## RECORDED DATA
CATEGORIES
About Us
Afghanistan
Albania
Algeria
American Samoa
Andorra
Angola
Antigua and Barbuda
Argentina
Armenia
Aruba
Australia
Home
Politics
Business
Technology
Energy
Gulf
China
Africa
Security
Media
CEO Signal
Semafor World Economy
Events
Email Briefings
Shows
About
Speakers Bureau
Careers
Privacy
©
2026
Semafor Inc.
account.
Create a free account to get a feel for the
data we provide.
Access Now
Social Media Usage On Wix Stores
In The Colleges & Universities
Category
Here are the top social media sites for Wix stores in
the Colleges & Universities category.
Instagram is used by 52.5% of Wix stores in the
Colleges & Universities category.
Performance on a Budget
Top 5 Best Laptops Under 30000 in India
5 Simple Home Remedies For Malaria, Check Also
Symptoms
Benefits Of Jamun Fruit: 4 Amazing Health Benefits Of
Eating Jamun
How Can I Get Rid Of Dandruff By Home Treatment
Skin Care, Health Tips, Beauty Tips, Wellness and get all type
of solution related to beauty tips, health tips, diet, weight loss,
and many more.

==

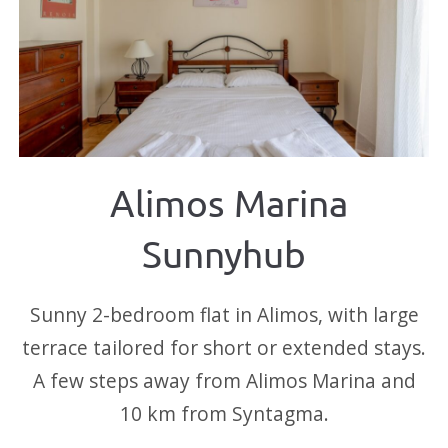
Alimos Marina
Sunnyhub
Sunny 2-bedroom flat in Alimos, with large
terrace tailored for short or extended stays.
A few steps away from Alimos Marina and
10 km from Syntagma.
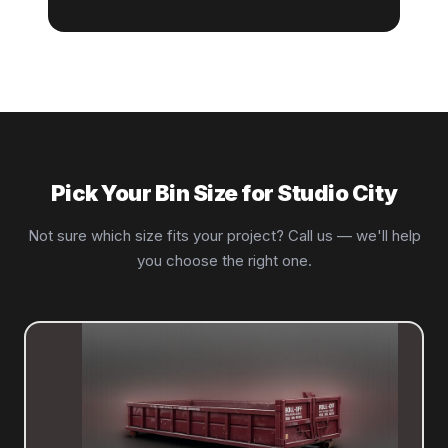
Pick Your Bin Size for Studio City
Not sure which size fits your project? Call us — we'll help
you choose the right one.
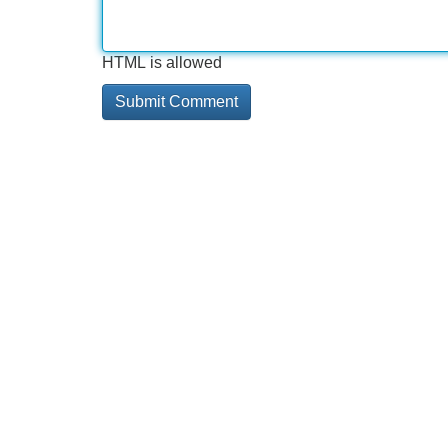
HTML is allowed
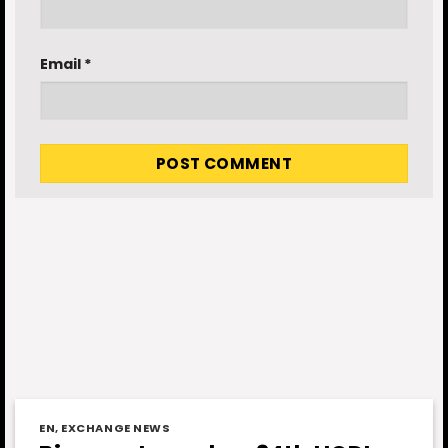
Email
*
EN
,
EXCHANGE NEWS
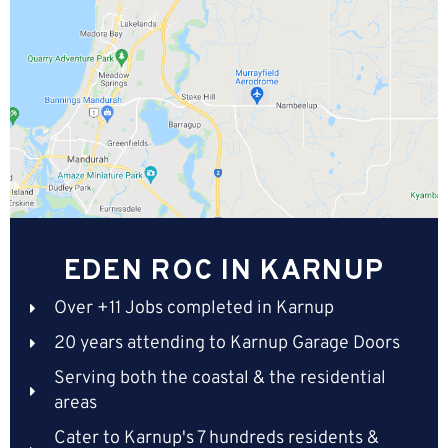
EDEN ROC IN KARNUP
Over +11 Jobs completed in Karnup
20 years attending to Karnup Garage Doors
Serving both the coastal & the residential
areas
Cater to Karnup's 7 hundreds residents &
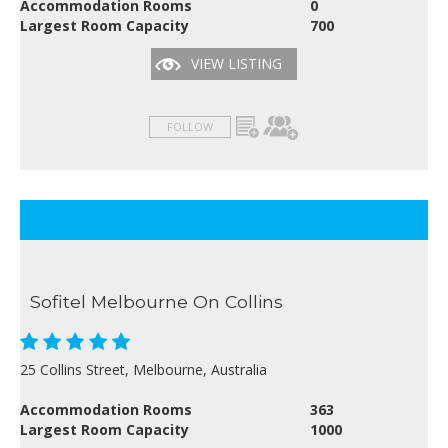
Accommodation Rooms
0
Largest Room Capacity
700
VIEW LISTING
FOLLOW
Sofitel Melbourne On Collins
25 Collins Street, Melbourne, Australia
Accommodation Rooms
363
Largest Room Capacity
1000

* * *

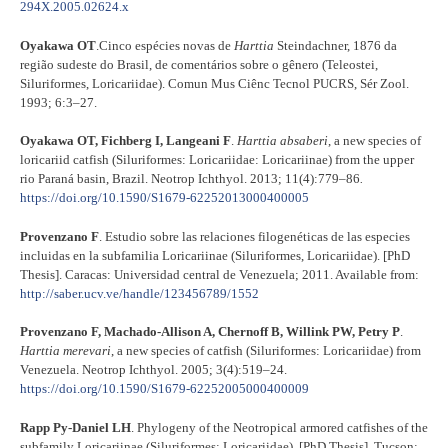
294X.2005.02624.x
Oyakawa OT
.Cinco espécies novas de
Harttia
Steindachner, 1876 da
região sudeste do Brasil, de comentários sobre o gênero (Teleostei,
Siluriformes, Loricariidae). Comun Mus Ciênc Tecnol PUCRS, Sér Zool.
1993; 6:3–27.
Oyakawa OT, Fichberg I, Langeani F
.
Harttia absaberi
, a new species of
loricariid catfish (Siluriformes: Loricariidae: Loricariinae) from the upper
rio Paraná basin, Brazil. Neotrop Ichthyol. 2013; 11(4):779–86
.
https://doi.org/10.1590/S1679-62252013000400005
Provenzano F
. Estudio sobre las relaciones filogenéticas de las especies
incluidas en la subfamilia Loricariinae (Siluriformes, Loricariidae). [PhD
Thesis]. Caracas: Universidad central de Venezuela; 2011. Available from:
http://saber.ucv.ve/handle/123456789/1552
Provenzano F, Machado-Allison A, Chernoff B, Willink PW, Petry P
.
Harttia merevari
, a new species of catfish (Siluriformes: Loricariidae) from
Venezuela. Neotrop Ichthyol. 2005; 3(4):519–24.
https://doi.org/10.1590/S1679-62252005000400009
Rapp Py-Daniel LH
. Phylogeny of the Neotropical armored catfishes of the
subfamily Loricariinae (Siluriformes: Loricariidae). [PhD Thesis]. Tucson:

## REQUIREMENT
Return every line in the records that includes the string "Oyakawa".

## ANSWER TO THIS PROBLEM
Oyakawa OT
Oyakawa OT, Fichberg I, Langeani F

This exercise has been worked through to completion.